--- Action item ---
The listing below is to be duplicated exactly, with every picture omitted.

--- Supplied entries ---

<<<<

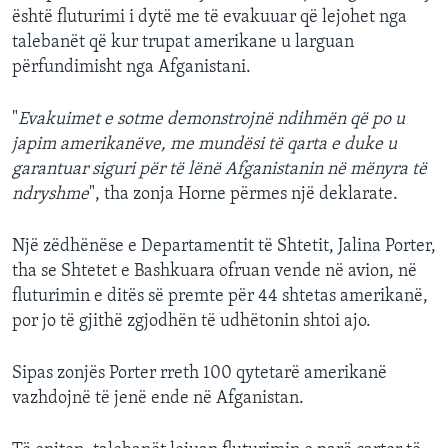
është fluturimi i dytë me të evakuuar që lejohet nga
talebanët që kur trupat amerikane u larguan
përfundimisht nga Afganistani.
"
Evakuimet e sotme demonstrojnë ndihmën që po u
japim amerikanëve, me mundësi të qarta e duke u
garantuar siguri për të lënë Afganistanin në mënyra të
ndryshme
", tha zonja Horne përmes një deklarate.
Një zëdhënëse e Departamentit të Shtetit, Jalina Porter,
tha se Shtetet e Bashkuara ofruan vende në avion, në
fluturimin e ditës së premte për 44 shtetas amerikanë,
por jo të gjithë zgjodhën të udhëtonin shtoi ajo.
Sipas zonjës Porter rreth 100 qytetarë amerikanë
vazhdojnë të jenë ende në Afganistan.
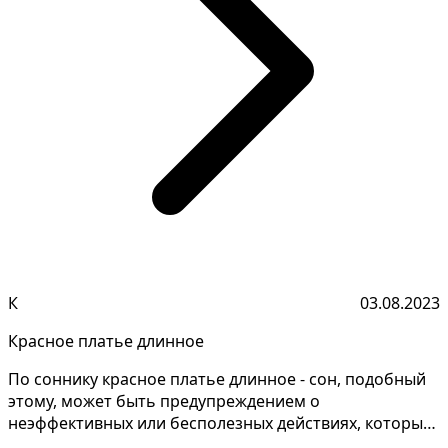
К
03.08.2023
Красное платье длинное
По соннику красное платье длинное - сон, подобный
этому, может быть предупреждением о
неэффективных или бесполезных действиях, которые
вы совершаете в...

>>>>

--- Answer to this problem ---
është fluturimi i dytë me të evakuuar që lejohet nga
talebanët që kur trupat amerikane u larguan
përfundimisht nga Afganistani.
"
Evakuimet e sotme demonstrojnë ndihmën që po u
japim amerikanëve, me mundësi të qarta e duke u
garantuar siguri për të lënë Afganistanin në mënyra të
ndryshme
", tha zonja Horne përmes një deklarate.
Një zëdhënëse e Departamentit të Shtetit, Jalina Porter,
tha se Shtetet e Bashkuara ofruan vende në avion, në
fluturimin e ditës së premte për 44 shtetas amerikanë,
por jo të gjithë zgjodhën të udhëtonin shtoi ajo.
Sipas zonjës Porter rreth 100 qytetarë amerikanë
vazhdojnë të jenë ende në Afganistan.
К
03.08.2023
Красное платье длинное
По соннику красное платье длинное - сон, подобный
этому, может быть предупреждением о
неэффективных или бесполезных действиях, которые
вы совершаете в...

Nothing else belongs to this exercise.